• **Problem requirements**:
Every line of the data below is to be duplicated exactly, pictures excepted.

******************************

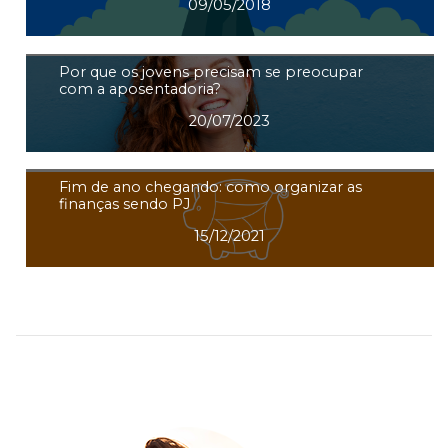
09/05/2018
Por que os jovens precisam se preocupar
com a aposentadoria?
20/07/2023
Fim de ano chegando: como organizar as
finanças sendo PJ
15/12/2021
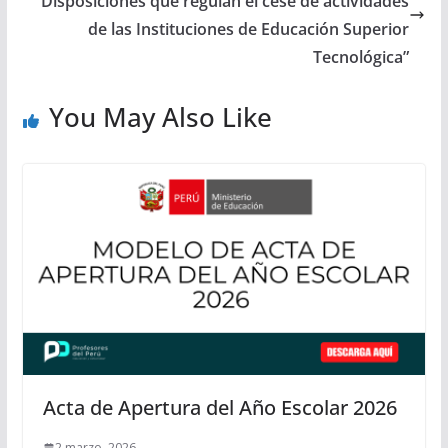
“Disposiciones que regulan el cese de actividades
de las Instituciones de Educación Superior
Tecnológica”
You May Also Like
Acta de Apertura del Año Escolar 2026
2 marzo, 2026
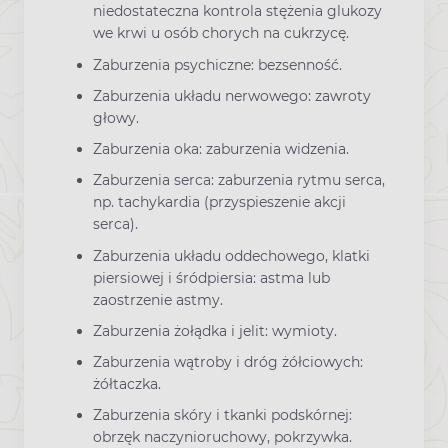
niedostateczna kontrola stężenia glukozy
we krwi u osób chorych na cukrzycę.
Zaburzenia psychiczne: bezsenność.
Zaburzenia układu nerwowego: zawroty
głowy.
Zaburzenia oka: zaburzenia widzenia.
Zaburzenia serca: zaburzenia rytmu serca,
np. tachykardia (przyspieszenie akcji
serca).
Zaburzenia układu oddechowego, klatki
piersiowej i śródpiersia: astma lub
zaostrzenie astmy.
Zaburzenia żołądka i jelit: wymioty.
Zaburzenia wątroby i dróg żółciowych:
żółtaczka.
Zaburzenia skóry i tkanki podskórnej:
obrzęk naczynioruchowy, pokrzywka.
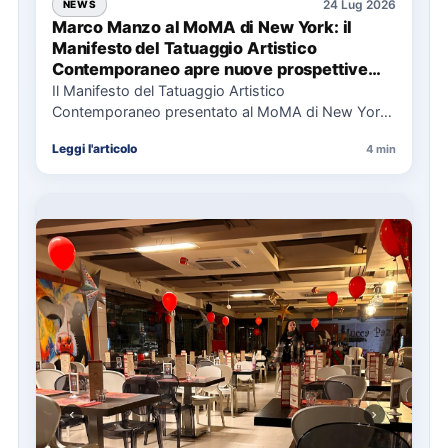
24 Lug 2026
NEWS
Marco Manzo al MoMA di New York: il
Manifesto del Tatuaggio Artistico
Contemporaneo apre nuove prospettive
per il collezionismo
Il Manifesto del Tatuaggio Artistico
Contemporaneo presentato al MoMA di New York
La presentazione del Manifesto del Tatuaggio…
Leggi l'articolo
4 min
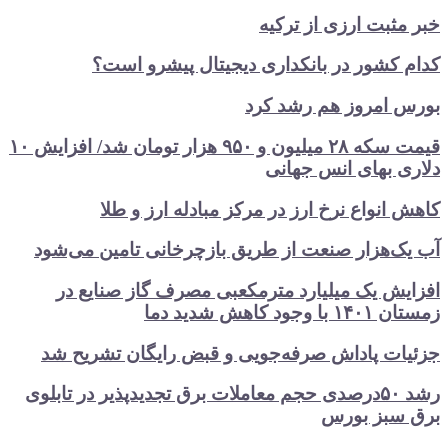
مثبت ارزی از ترکیه
 کشور در بانکداری دیجیتال پیشرو است؟
 امروز هم رشد کرد
قیمت سکه ۲۸ میلیون و ۹۵۰ هزار تومان شد/ افزایش ۱۰
ی بهای انس جهانی
انواع نرخ ارز در مرکز مبادله ارز و طلا
ک‌هزار صنعت از طریق بازچرخانی تامین می‌شود
یش یک میلیارد مترمکعبی مصرف گاز صنایع در
جود کاهش شدید دما
ات پاداش صرفه‌جویی و قبض رایگان تشریح شد
رشد ۵۰درصدی حجم معاملات برق تجدیدپذیر در تابلوی
سبز بورس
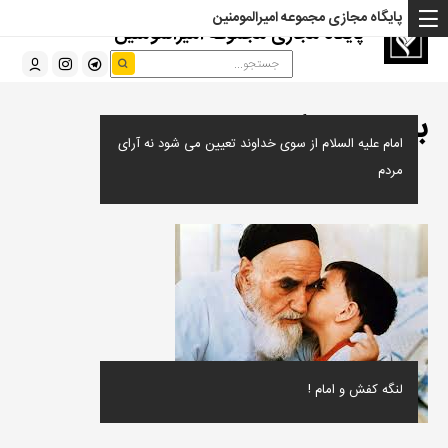
پایگاه مجازی مجموعه امیرالمومنین
پایگاه مجازی مجموعه امیرالمومنین
برچسب:
امام
امام علیه السلام از سوی خداوند تعیین می شود نه آرای
مردم
لنگه کفش و امام !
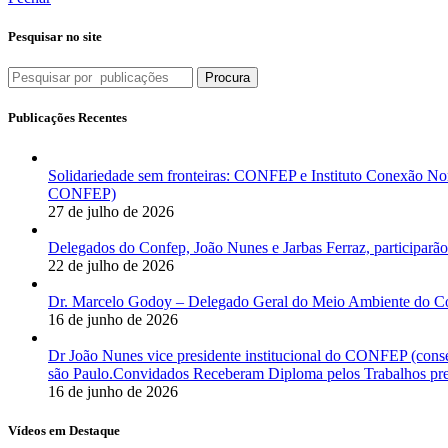
Pesquisar no site
Procura
Publicações Recentes
Solidariedade sem fronteiras: CONFEP e Instituto Conexão Nor
CONFEP)
27 de julho de 2026
Delegados do Confep, João Nunes e Jarbas Ferraz, participarão
22 de julho de 2026
Dr. Marcelo Godoy – Delegado Geral do Meio Ambiente do Co
16 de junho de 2026
Dr João Nunes vice presidente institucional do CONFEP (con
são Paulo.Convidados Receberam Diploma pelos Trabalhos pres
16 de junho de 2026
Vídeos em Destaque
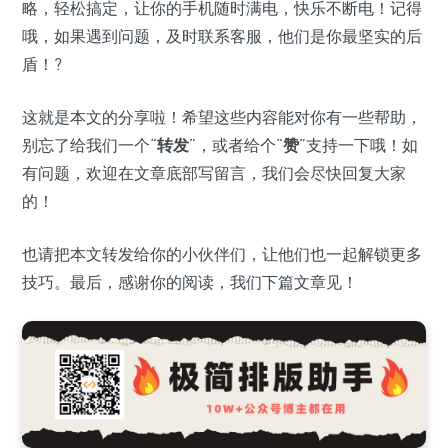
略，轻松搞定，让你的手机随时满电，快乐不断电！记得
哦，如果遇到问题，及时联系客服，他们是你最坚实的后
盾！?
这就是本文的分享啦！希望这些内容能对你有一些帮助，
别忘了给我们一个“
转发
”，或者给个“
赞
”支持一下哦！如
有问题，欢迎在文章底部写留言，我们会尽快回复大家
的！
也请把本文转发给你的小伙伴们，让他们也一起解锁更多
技巧。最后，感谢你的阅读，我们下篇文章见！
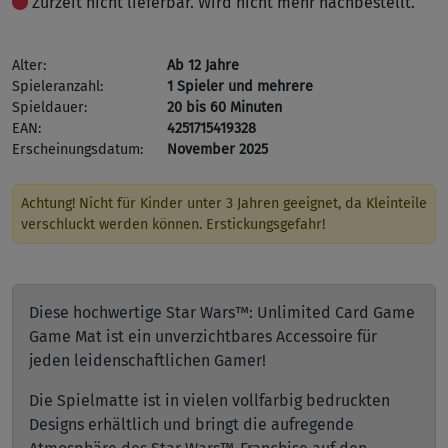
Zurzeit nicht lieferbar. Wird nicht mehr nachbestellt.
Alter:
Ab 12 Jahre
Spieleranzahl:
1 Spieler und mehrere
Spieldauer:
20 bis 60 Minuten
EAN:
4251715419328
Erscheinungsdatum:
November 2025
Achtung! Nicht für Kinder unter 3 Jahren geeignet, da Kleinteile
verschluckt werden können. Erstickungsgefahr!
Diese hochwertige Star Wars™: Unlimited Card Game
Game Mat ist ein unverzichtbares Accessoire für
jeden leidenschaftlichen Gamer!
Die Spielmatte ist in vielen vollfarbig bedruckten
Designs erhältlich und bringt die aufregende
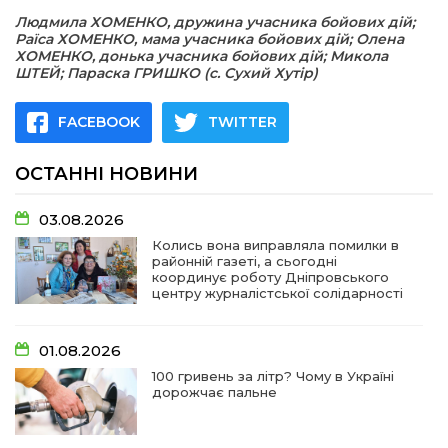
Людмила ХОМЕНКО, дружина учасника бойових дій;
Раїса ХОМЕНКО, мама учасника бойових дій; Олена
ХОМЕНКО, донька учасника бойових дій; Микола
ШТЕЙ; Параска ГРИШКО (с. Сухий Хутір)
FACEBOOK
TWITTER
ОСТАННІ НОВИНИ
03.08.2026
Колись вона виправляла помилки в
районній газеті, а сьогодні
координує роботу Дніпровського
центру журналістської солідарності
01.08.2026
100 гривень за літр? Чому в Україні
дорожчає пальне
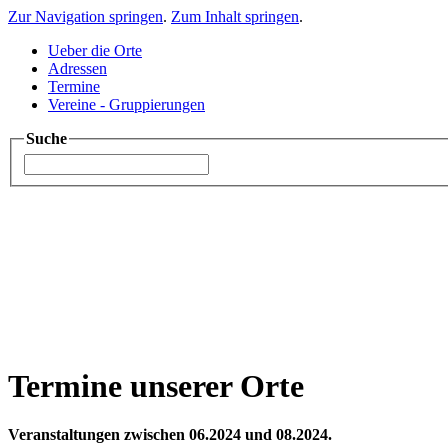
Zur Navigation springen
.
Zum Inhalt springen
.
Ueber die Orte
Adressen
Termine
Vereine - Gruppierungen
Suche
Termine unserer Orte
Veranstaltungen zwischen 06.2024 und 08.2024.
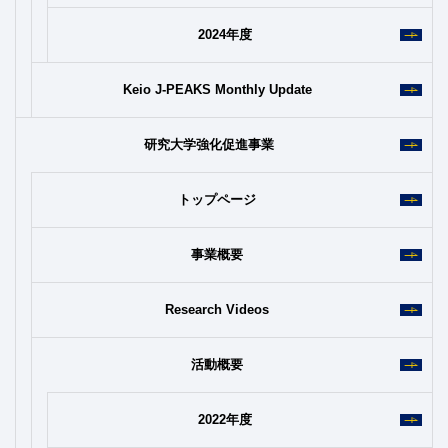
2024年度
Keio J-PEAKS Monthly Update
研究大学強化促進事業
トップページ
事業概要
Research Videos
活動概要
2022年度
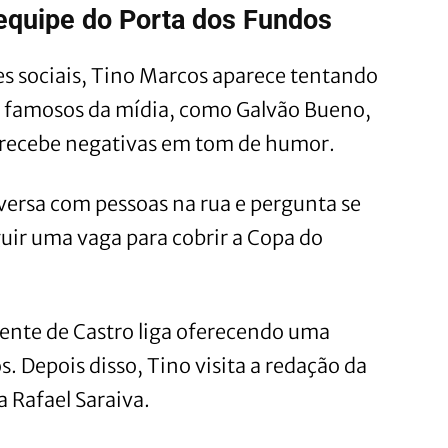
 equipe do Porta dos Fundos
es sociais, Tino Marcos aparece tentando
 famosos da mídia, como Galvão Bueno,
 recebe negativas em tom de humor.
nversa com pessoas na rua e pergunta se
uir uma vaga para cobrir a Copa do
ente de Castro liga oferecendo uma
. Depois disso, Tino visita a redação da
 Rafael Saraiva.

******************************

• **Solution to the problem**:
09/05/2018
Por que os jovens precisam se preocupar
com a aposentadoria?
20/07/2023
Fim de ano chegando: como organizar as
finanças sendo PJ
15/12/2021
“Disposiciones que regulan el cese de actividades
de las Instituciones de Educación Superior
Tecnológica”
You May Also Like
Acta de Apertura del Año Escolar 2026
2 marzo, 2026
niedostateczna kontrola stężenia glukozy
we krwi u osób chorych na cukrzycę.
Zaburzenia psychiczne: bezsenność.
Zaburzenia układu nerwowego: zawroty
głowy.
Zaburzenia oka: zaburzenia widzenia.
Zaburzenia serca: zaburzenia rytmu serca,
np. tachykardia (przyspieszenie akcji
serca).
Zaburzenia układu oddechowego, klatki
piersiowej i śródpiersia: astma lub
zaostrzenie astmy.
Zaburzenia żołądka i jelit: wymioty.
Zaburzenia wątroby i dróg żółciowych:
żółtaczka.
Zaburzenia skóry i tkanki podskórnej:
obrzęk naczynioruchowy, pokrzywka.
24 Lug 2026
NEWS
Marco Manzo al MoMA di New York: il
Manifesto del Tatuaggio Artistico
Contemporaneo apre nuove prospettive
per il collezionismo
Il Manifesto del Tatuaggio Artistico
Contemporaneo presentato al MoMA di New York
La presentazione del Manifesto del Tatuaggio…
Leggi l'articolo
4 min
مثبت ارزی از ترکیه
 کشور در بانکداری دیجیتال پیشرو است؟
 امروز هم رشد کرد
قیمت سکه ۲۸ میلیون و ۹۵۰ هزار تومان شد/ افزایش ۱۰
ی بهای انس جهانی
انواع نرخ ارز در مرکز مبادله ارز و طلا
ک‌هزار صنعت از طریق بازچرخانی تامین می‌شود
یش یک میلیارد مترمکعبی مصرف گاز صنایع در
جود کاهش شدید دما
ات پاداش صرفه‌جویی و قبض رایگان تشریح شد
رشد ۵۰درصدی حجم معاملات برق تجدیدپذیر در تابلوی
سبز بورس
پایگاه مجازی مجموعه امیرالمومنین
پایگاه مجازی مجموعه امیرالمومنین
برچسب:
امام
امام علیه السلام از سوی خداوند تعیین می شود نه آرای
مردم
لنگه کفش و امام !
Pesquisar no site
Procura
Publicações Recentes
Solidariedade sem fronteiras: CONFEP e Instituto Conexão Nor
CONFEP)
27 de julho de 2026
Delegados do Confep, João Nunes e Jarbas Ferraz, participarão
22 de julho de 2026
Dr. Marcelo Godoy – Delegado Geral do Meio Ambiente do Co
16 de junho de 2026
Dr João Nunes vice presidente institucional do CONFEP (con
são Paulo.Convidados Receberam Diploma pelos Trabalhos pres
16 de junho de 2026
Vídeos em Destaque
略，轻松搞定，让你的手机随时满电，快乐不断电！记得
哦，如果遇到问题，及时联系客服，他们是你最坚实的后
盾！?
这就是本文的分享啦！希望这些内容能对你有一些帮助，
别忘了给我们一个“
转发
”，或者给个“
赞
”支持一下哦！如
有问题，欢迎在文章底部写留言，我们会尽快回复大家
的！
也请把本文转发给你的小伙伴们，让他们也一起解锁更多
技巧。最后，感谢你的阅读，我们下篇文章见！
Zurzeit nicht lieferbar. Wird nicht mehr nachbestellt.
Alter:
Ab 12 Jahre
Spieleranzahl:
1 Spieler und mehrere
Spieldauer:
20 bis 60 Minuten
EAN:
4251715419328
Erscheinungsdatum:
November 2025
Achtung! Nicht für Kinder unter 3 Jahren geeignet, da Kleinteile
verschluckt werden können. Erstickungsgefahr!
Diese hochwertige Star Wars™: Unlimited Card Game
Game Mat ist ein unverzichtbares Accessoire für
jeden leidenschaftlichen Gamer!
Die Spielmatte ist in vielen vollfarbig bedruckten
Designs erhältlich und bringt die aufregende
Людмила ХОМЕНКО, дружина учасника бойових дій;
Раїса ХОМЕНКО, мама учасника бойових дій; Олена
ХОМЕНКО, донька учасника бойових дій; Микола
ШТЕЙ; Параска ГРИШКО (с. Сухий Хутір)
FACEBOOK
TWITTER
ОСТАННІ НОВИНИ
03.08.2026
Колись вона виправляла помилки в
районній газеті, а сьогодні
координує роботу Дніпровського
центру журналістської солідарності
01.08.2026
100 гривень за літр? Чому в Україні
дорожчає пальне
Zur Navigation springen
.
Zum Inhalt springen
.
Ueber die Orte
Adressen
Termine
Vereine - Gruppierungen
Suche
Termine unserer Orte
Veranstaltungen zwischen 06.2024 und 08.2024.
2024年度
Keio J-PEAKS Monthly Update
研究大学強化促進事業
トップページ
事業概要
Research Videos
活動概要
2022年度
 equipe do Porta dos Fundos
es sociais, Tino Marcos aparece tentando
 famosos da mídia, como Galvão Bueno,
 recebe negativas em tom de humor.
nversa com pessoas na rua e pergunta se
uir uma vaga para cobrir a Copa do
ente de Castro liga oferecendo uma
. Depois disso, Tino visita a redação da
 Rafael Saraiva.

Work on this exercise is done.